Who do you recommend in this area?


----------



## lastcast (Oct 12, 2007)

http://store.scottsbt.com/39N-4500-Shaft-Spool-Shaft-P823.aspx


----------



## Stoker1 (Feb 17, 2014)

Man, if I could fix it myself without destroying it, I would. The issue is the drag gears that the spool rides on is pressed in and I'm not wanting to go whacking on it.

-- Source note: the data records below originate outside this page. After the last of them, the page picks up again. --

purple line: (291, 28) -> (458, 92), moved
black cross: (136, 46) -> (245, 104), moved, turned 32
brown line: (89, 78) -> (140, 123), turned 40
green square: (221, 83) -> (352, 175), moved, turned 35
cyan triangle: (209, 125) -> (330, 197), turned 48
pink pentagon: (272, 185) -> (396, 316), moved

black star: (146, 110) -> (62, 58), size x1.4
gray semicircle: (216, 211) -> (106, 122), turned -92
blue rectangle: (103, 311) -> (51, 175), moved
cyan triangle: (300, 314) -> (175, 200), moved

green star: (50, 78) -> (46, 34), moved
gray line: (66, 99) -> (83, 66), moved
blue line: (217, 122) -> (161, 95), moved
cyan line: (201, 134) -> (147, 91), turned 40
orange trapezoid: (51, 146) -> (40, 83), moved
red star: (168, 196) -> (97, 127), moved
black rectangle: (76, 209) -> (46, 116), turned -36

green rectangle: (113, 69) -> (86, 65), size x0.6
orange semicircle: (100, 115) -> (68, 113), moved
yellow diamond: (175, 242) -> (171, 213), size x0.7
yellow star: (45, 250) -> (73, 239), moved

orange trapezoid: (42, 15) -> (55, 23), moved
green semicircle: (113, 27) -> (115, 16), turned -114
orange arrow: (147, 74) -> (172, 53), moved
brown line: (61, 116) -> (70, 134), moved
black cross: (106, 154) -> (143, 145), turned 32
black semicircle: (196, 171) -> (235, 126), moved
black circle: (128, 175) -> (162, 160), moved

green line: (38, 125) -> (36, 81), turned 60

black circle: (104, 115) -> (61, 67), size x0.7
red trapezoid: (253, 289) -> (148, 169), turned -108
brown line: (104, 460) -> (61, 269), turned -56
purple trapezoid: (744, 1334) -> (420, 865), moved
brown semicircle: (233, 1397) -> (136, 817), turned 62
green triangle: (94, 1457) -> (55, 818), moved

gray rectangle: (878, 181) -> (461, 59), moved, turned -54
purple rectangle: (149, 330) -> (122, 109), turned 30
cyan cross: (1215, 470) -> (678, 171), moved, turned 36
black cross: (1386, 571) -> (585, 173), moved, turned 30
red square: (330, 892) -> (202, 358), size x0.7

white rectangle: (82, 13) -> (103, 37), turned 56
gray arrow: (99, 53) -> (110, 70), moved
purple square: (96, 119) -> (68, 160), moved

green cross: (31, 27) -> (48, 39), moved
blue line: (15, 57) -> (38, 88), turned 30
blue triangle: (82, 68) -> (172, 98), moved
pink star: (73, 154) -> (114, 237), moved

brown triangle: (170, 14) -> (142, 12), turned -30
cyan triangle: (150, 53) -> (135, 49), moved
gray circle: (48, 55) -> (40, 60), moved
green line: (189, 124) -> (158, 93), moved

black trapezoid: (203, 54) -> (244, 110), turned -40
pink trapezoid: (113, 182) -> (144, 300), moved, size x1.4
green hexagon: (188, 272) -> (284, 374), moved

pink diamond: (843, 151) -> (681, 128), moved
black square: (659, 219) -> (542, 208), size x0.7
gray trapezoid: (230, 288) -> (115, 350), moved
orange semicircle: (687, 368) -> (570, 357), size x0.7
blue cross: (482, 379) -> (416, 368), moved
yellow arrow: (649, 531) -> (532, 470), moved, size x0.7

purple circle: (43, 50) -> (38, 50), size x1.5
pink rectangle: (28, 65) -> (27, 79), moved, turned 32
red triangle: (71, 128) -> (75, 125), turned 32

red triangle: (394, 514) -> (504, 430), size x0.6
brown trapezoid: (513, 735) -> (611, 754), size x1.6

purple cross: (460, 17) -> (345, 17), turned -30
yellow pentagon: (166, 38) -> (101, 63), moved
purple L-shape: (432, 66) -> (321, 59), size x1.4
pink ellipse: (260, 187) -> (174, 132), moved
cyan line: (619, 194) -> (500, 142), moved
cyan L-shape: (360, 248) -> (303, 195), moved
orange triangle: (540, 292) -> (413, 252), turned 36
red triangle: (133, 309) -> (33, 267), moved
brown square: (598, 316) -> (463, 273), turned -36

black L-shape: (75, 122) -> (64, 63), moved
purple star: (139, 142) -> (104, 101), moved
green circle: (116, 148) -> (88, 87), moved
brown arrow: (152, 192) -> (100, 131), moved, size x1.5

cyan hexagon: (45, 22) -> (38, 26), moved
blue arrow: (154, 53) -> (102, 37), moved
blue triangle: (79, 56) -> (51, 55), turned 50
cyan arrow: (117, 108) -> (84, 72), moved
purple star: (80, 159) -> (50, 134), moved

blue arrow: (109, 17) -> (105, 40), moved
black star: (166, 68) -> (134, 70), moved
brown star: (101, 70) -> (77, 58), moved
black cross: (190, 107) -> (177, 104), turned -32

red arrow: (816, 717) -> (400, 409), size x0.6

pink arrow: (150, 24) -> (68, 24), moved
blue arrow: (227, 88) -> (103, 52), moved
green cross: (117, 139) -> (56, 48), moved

I pass through Lillian everyday if you're up to the task


----------



## lastcast (Oct 12, 2007)

Find a way to get it to Ocean Master or Pompano Joe. But really just take it apart, it is what it is.


----------



## Stoker1 (Feb 17, 2014)

I hear ya, but the parts are pressed in. I'd love to get it to one of those guys but the cost of shipping back and forth would eat the cost of the reel up.


----------



## Army_of_One (Jul 16, 2014)

Keith is near Pensacola Beach. Would gas be more? I don't trust many people with my gear, so I drive an hour each way just to go to Keith's. Take a 12 pack of Coke zero when you go. 


Stoker1 said:


> I hear ya, but the parts are pressed in. I'd love to get it to one of those guys but the cost of shipping back and forth would eat the cost of the reel up.


----------



## Chapman5011 (Mar 7, 2013)

Does a 12-pack of ice cold coke zero get it looked at faster ?


----------



## Stoker1 (Feb 17, 2014)

Chapman5011 said:


> Does a 12-pack of ice cold coke zero get it looked at faster ?


 I now right.

Chappy, how about I bring you a 12 pack of your favorite fizz and you show me how to get that booger fixed. (since you're in the area) :thumbup:


----------



## Pompano Joe (Jan 28, 2009)

I'll plan to be in Orange Beach for a few days next week if that helps. Call me if that works and I'll make sure I bring what's needed. Pompano Joe @ 850-516-2409.


----------



## Stoker1 (Feb 17, 2014)

Will do. Message on the way & thanks brother.


----------